With songs like “Tutti Frutti” and “Good Golly Miss Molly”, the once-in-a-lifetime artist is often credited for birthing rock ‘n roll. Often imitated but never replicated, Richard was discredited and outright stolen from for decades before his contributions to the genre were sealed into the Hall of Fame.
“For many of us, we know little Richard on a talk show saying, ‘Shut up.’ We know him singing the Rubber Ducky song on Sesame Street. But Little Richard is so much more,” Cortés tells LGBTQ+ Nation. “He is not a comic foil, he is not monolithic. He had a rich history. His cultural contributions are deep.”
Today, much of Richard’s queer history has been lost on younger generations. How he managed to be an openly gay Black man in the 1950s, rising at the same time as Emmet Till’s murder, is a marvel.

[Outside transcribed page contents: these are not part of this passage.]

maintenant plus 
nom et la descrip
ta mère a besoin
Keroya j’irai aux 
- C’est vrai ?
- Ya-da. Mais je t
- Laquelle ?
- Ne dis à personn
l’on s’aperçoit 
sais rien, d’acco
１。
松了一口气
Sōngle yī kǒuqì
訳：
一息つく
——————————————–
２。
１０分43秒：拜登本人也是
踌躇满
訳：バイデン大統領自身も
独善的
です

Richard is a diamond in the rough.
“It’s about self-invention,” Cortés explains. “It is about not letting other people define you, and that is so important for us as individuals, and especially for us as artists, to lean into the power of what that can do, that agency for your art.”

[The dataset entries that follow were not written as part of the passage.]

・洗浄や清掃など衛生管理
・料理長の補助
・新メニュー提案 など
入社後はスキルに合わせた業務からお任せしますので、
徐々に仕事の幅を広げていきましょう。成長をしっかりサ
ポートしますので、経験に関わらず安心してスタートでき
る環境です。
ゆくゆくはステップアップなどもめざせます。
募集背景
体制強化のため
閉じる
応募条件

Waters makes an appearance in the doc alongside Pose star Billy Porter and rock legends Mick Jagger and Tom Jones, who both credit Richard for influencing their careers. The film excavates so much of Richard’s long-forgotten history, with decades-old photos, interviews, and conversations with his family and friends. We see a photo of Richard performing in drag and even hear from John Lennon. The Beatles actually opened for Richard on his UK tour.
Little Richard’s presence, energy, and spirit paved the way for today’s artists. He lives on through them.
“The past is still very present thematically in this film,” Cortés points out. “Richard is the initiator of so many things.” Without him, she continued, “you’re not gonna have Prince. If you don’t have Little Richard, you’re not gonna have Lil Nas X. If you don’t have Richard, you’re not gonna have Harry Styles.”
“Now each of these artists are brilliant and amazing in their own way, but what is it that Richard brought? Richard brought boldness, innovation, style, music, gender fluidity. He unleashes this energy that shifts culture. We are the beneficiaries of what that energy did.”
Right now, Black queer history is more important than ever, when our community is under attack from all angles.
“We cannot allow for the criminalization of drag performances, or laws that tell us that African-American history can’t be taught or these books need to be removed from libraries,” says Cortés. “This history, this American history, is part of a unique tapestry, and it is being erased. People seek to erase it. But it is so important in informing the contributions of all of us.”
Cortés says it best. “Our history frees us all.”